- Exercise -
Repeat, word for word, each of the records shown below, without their pictures.

- Input data -
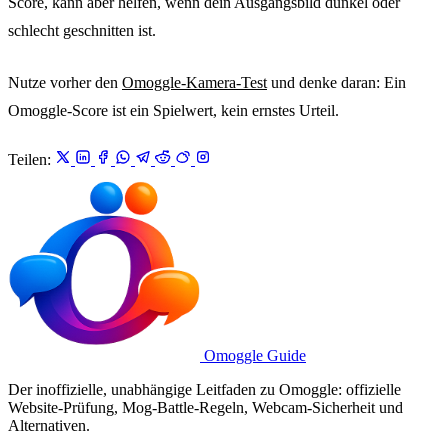
Score, kann aber helfen, wenn dein Ausgangsbild dunkel oder
schlecht geschnitten ist.
Nutze vorher den
Omoggle-Kamera-Test
und denke daran: Ein
Omoggle-Score ist ein Spielwert, kein ernstes Urteil.
Teilen:
Omoggle Guide
Der inoffizielle, unabhängige Leitfaden zu Omoggle: offizielle
Website-Prüfung, Mog-Battle-Regeln, Webcam-Sicherheit und
Alternativen.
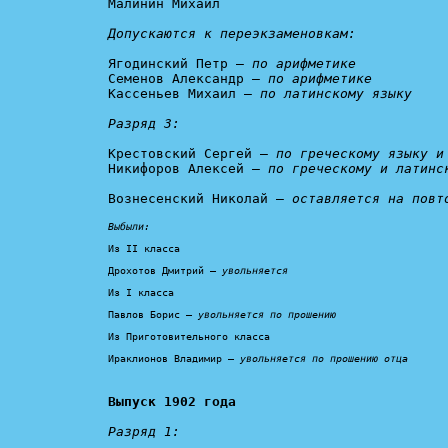
Малинин Михаил

Допускаются к переэкзаменовкам:
Ягодинский Петр – 
по арифметике
Семенов Александр – 
по арифметике
Кассеньев Михаил – 
по латинскому языку

Разряд 3:
Крестовский Сергей – 
по греческому языку и
Никифоров Алексей – 
по греческому и латинс
Вознесенский Николай – 
оставляется на повт
Выбыли:
Из II класса

Дрохотов Дмитрий – 
увольняется
Из I класса

Павлов Борис – 
увольняется по прошению
Из Приготовительного класса

Ираклионов Владимир – 
увольняется по прошению отца
Выпуск 1902 года
Разряд 1:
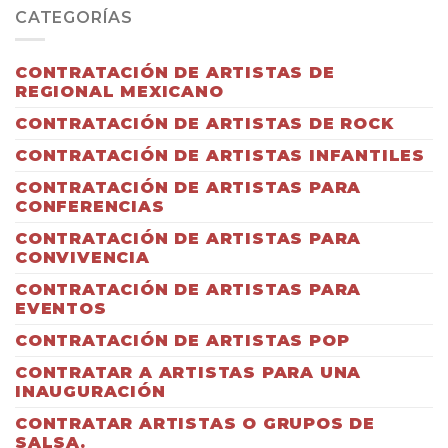
CATEGORÍAS
CONTRATACIÓN DE ARTISTAS DE
REGIONAL MEXICANO
CONTRATACIÓN DE ARTISTAS DE ROCK
CONTRATACIÓN DE ARTISTAS INFANTILES
CONTRATACIÓN DE ARTISTAS PARA
CONFERENCIAS
CONTRATACIÓN DE ARTISTAS PARA
CONVIVENCIA
CONTRATACIÓN DE ARTISTAS PARA
EVENTOS
CONTRATACIÓN DE ARTISTAS POP
CONTRATAR A ARTISTAS PARA UNA
INAUGURACIÓN
CONTRATAR ARTISTAS O GRUPOS DE
SALSA.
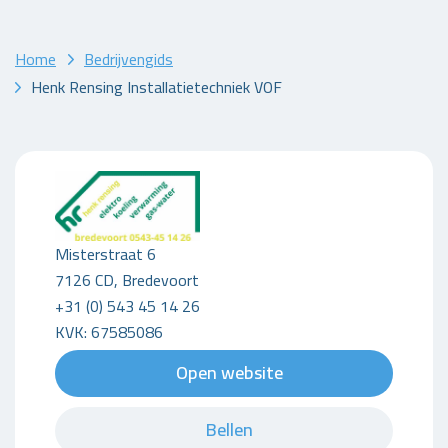
Home
Bedrijvengids
Henk Rensing Installatietechniek VOF
Misterstraat 6
7126 CD, Bredevoort
+31 (0) 543 45 14 26
KVK: 67585086
Open website
Bellen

- Solved exercise -
Score, kann aber helfen, wenn dein Ausgangsbild dunkel oder
schlecht geschnitten ist.
Nutze vorher den
Omoggle-Kamera-Test
und denke daran: Ein
Omoggle-Score ist ein Spielwert, kein ernstes Urteil.
Teilen:
Omoggle Guide
Der inoffizielle, unabhängige Leitfaden zu Omoggle: offizielle
Website-Prüfung, Mog-Battle-Regeln, Webcam-Sicherheit und
Alternativen.
Малинин Михаил

Допускаются к переэкзаменовкам:
Ягодинский Петр – 
по арифметике
Семенов Александр – 
по арифметике
Кассеньев Михаил – 
по латинскому языку

Разряд 3:
Крестовский Сергей – 
по греческому языку и
Никифоров Алексей – 
по греческому и латинс
Вознесенский Николай – 
оставляется на повт
Выбыли:
Из II класса

Дрохотов Дмитрий – 
увольняется
Из I класса

Павлов Борис – 
увольняется по прошению
Из Приготовительного класса

Ираклионов Владимир – 
увольняется по прошению отца
Выпуск 1902 года
Разряд 1:
CATEGORÍAS
CONTRATACIÓN DE ARTISTAS DE
REGIONAL MEXICANO
CONTRATACIÓN DE ARTISTAS DE ROCK
CONTRATACIÓN DE ARTISTAS INFANTILES
CONTRATACIÓN DE ARTISTAS PARA
CONFERENCIAS
CONTRATACIÓN DE ARTISTAS PARA
CONVIVENCIA
CONTRATACIÓN DE ARTISTAS PARA
EVENTOS
CONTRATACIÓN DE ARTISTAS POP
CONTRATAR A ARTISTAS PARA UNA
INAUGURACIÓN
CONTRATAR ARTISTAS O GRUPOS DE
SALSA.
Home
Bedrijvengids
Henk Rensing Installatietechniek VOF
Misterstraat 6
7126 CD, Bredevoort
+31 (0) 543 45 14 26
KVK: 67585086
Open website
Bellen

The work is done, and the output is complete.